If you see no per_gpu lines, GPU collection is still disabled — revisit steps 1–4 above.


Why does my ResourceUpdate have cpu_percent=null?

This is expected for resource_scope="per_gpu" events. Per-GPU events carry only gpu_percent and gpu_id. To get CPU/memory for the same node at the same time, read the corresponding resource_scope="per_node" event and join on (session_id, node_id).


How do I tell node-level and per-GPU events apart?

Use the resource_scope field — it is always set and is the canonical discriminator:

if event.resource_scope == "per_node":
    print(event.cpu_percent, event.memory_percent)
elif event.resource_scope == "per_gpu":
    print(event.gpu_id, event.gpu_percent)

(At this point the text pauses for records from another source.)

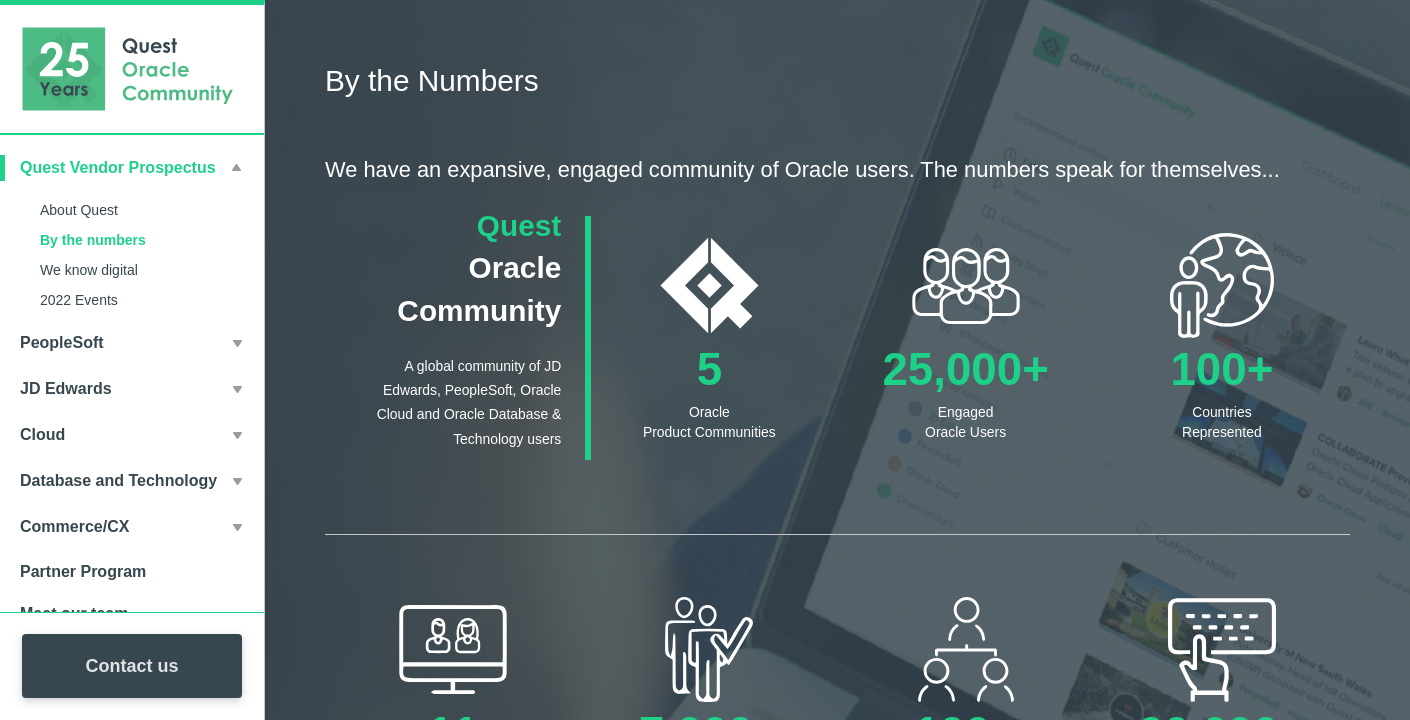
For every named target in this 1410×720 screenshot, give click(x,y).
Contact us (131, 666)
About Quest (79, 210)
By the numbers (93, 240)
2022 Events (79, 300)
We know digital (89, 270)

Do not rely on event.gpu_id is None — while currently equivalent, resource_scope is the stable, documented API.


Does telemetry add overhead to my workload?

Telemetry is designed to be low-overhead:

  • The event bus is an asyncio.Queue with put_nowait — O(1), non-blocking from any context.
  • Resource polling runs in a daemon thread (Concurrent) or a separate Dragon worker process (Dragon), so it never competes with the asyncio event loop.
  • Default poll interval is 5 seconds. For dashboards, 1–2 seconds is fine. Sub-second polling is not recommended in production.
  • The JSONL file is line-buffered — no fsync per event.

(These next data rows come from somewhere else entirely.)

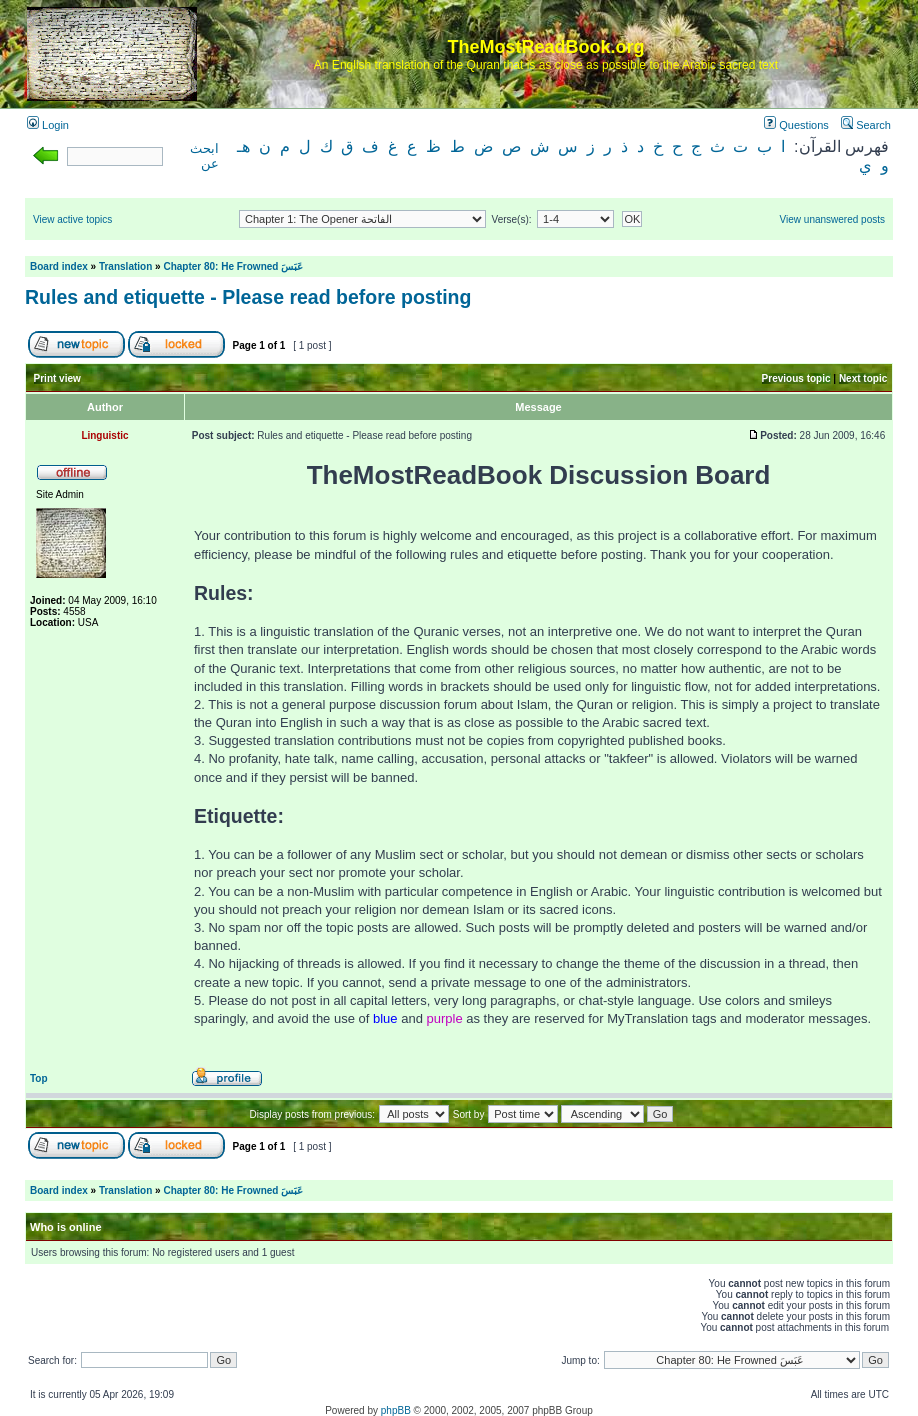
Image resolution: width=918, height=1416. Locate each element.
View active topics (72, 219)
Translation (125, 266)
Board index (59, 266)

At default settings (5 s poll, checkpoint on stop), telemetry overhead is negligible. For a 6-hour run with 10 nodes, expect a JSONL file of roughly 10–50 MB depending on task throughput.


Can I use telemetry without writing a checkpoint file?

Yes. Omit checkpoint_path:

telemetry = await session.start_telemetry(resource_poll_interval=5.0)

All in-memory data (metrics, spans, event log) remains available via telemetry.summary(), telemetry.read_metrics(), and telemetry.read_traces() until session.close() is called.


Can I send telemetry to Grafana / Jaeger / Prometheus?

Yes — see Integrations & Extensions for step-by-step setup with Prometheus+Grafana (via the OTel Prometheus exporter) and any OTLP-compatible backend (Jaeger, Grafana Tempo, Dynatrace).